▶ [DATA EXTRACTS]
________________

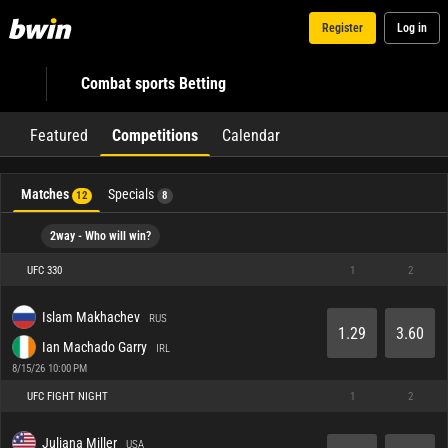
Register
Log in
Combat sports Betting
Featured
Competitions
Calendar
Matches
Specials
12
8
2way - Who will win?
UFC 330
1
2
Islam Makhachev
RUS
1.29
3.60
Ian Machado Garry
IRL
8/15/26 10:00 PM
UFC FIGHT NIGHT
1
2
Juliana Miller
USA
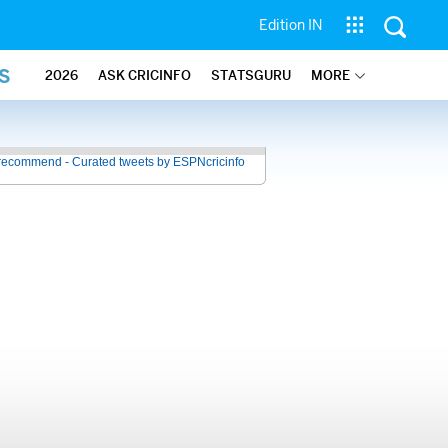
Edition IN
S
2026
ASK CRICINFO
STATSGURU
MORE
recommend - Curated tweets by ESPNcricinfo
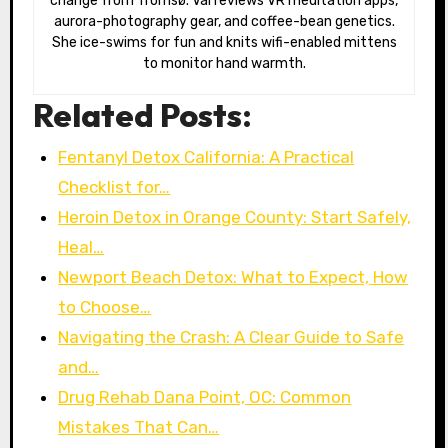
change from Tromsø. Val reviews VR meditation apps,
aurora-photography gear, and coffee-bean genetics.
She ice-swims for fun and knits wifi-enabled mittens
to monitor hand warmth.
Related Posts:
Fentanyl Detox California: A Practical
Checklist for…
Heroin Detox in Orange County: Start Safely,
Heal…
Newport Beach Detox: What to Expect, How
to Choose…
Navigating the Crash: A Clear Guide to Safe
and…
Drug Rehab Dana Point, OC: Common
Mistakes That Can…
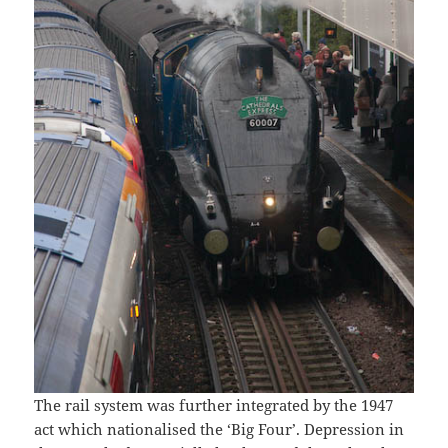
The rail system was further integrated by the 1947
act which nationalised the ‘Big Four’. Depression in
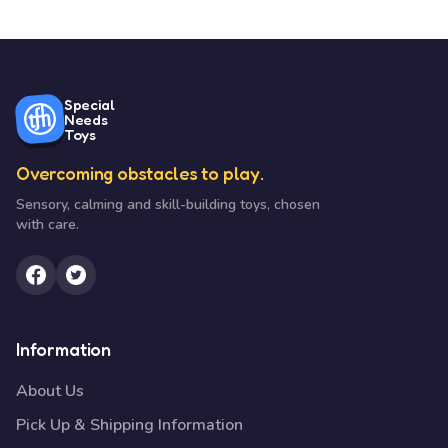
Special
Needs
Toys
Overcoming obstacles to play.
Sensory, calming and skill-building toys, chosen
with care.
Information
About Us
Pick Up & Shipping Information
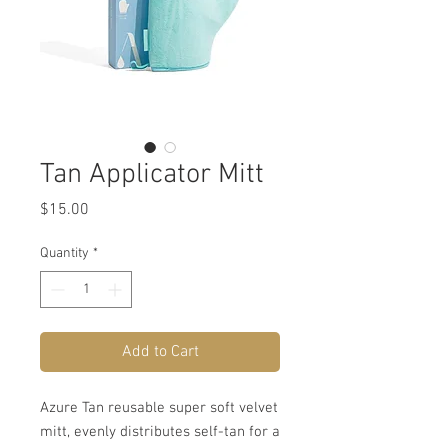
Tan Applicator Mitt
Price
$15.00
Quantity
*
Add to Cart
Azure Tan reusable super soft velvet
mitt, evenly distributes self-tan for a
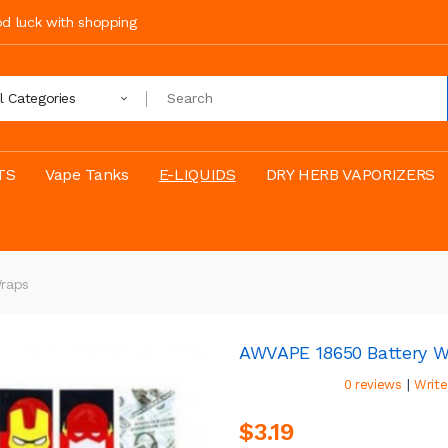
ood luck with shopping
ll Categories
TS
Vape Tanks
E-LIQUIDS
DRY HERB VAPORIZERS
raps
AWVAPE 18650 Battery W
|
0 reviews
Write
$3.19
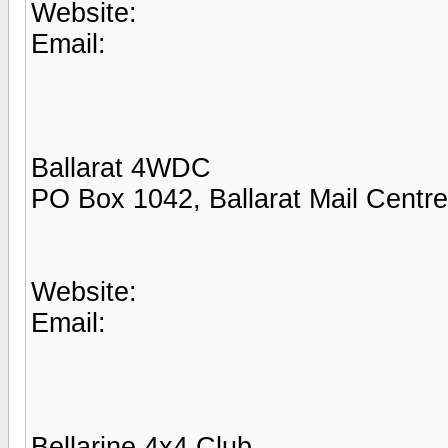
Website:
Email:
Ballarat 4WDC
PO Box 1042, Ballarat Mail Centr
Website:
Email:
Bellarine 4x4 Club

________________

▶ [EXERCISE] Would you reproduce the lines above, from the very first through the line containing "Mistakes That Can…", exactly and without the pictures?

▶ [SOLUTION TO THIS TASK]
Register
Log in
Combat sports Betting
Featured
Competitions
Calendar
Matches
Specials
12
8
2way - Who will win?
UFC 330
1
2
Islam Makhachev
RUS
1.29
3.60
Ian Machado Garry
IRL
8/15/26 10:00 PM
UFC FIGHT NIGHT
1
2
Juliana Miller
USA
Edition IN
S
2026
ASK CRICINFO
STATSGURU
MORE
recommend - Curated tweets by ESPNcricinfo
change from Tromsø. Val reviews VR meditation apps,
aurora-photography gear, and coffee-bean genetics.
She ice-swims for fun and knits wifi-enabled mittens
to monitor hand warmth.
Related Posts:
Fentanyl Detox California: A Practical
Checklist for…
Heroin Detox in Orange County: Start Safely,
Heal…
Newport Beach Detox: What to Expect, How
to Choose…
Navigating the Crash: A Clear Guide to Safe
and…
Drug Rehab Dana Point, OC: Common
Mistakes That Can…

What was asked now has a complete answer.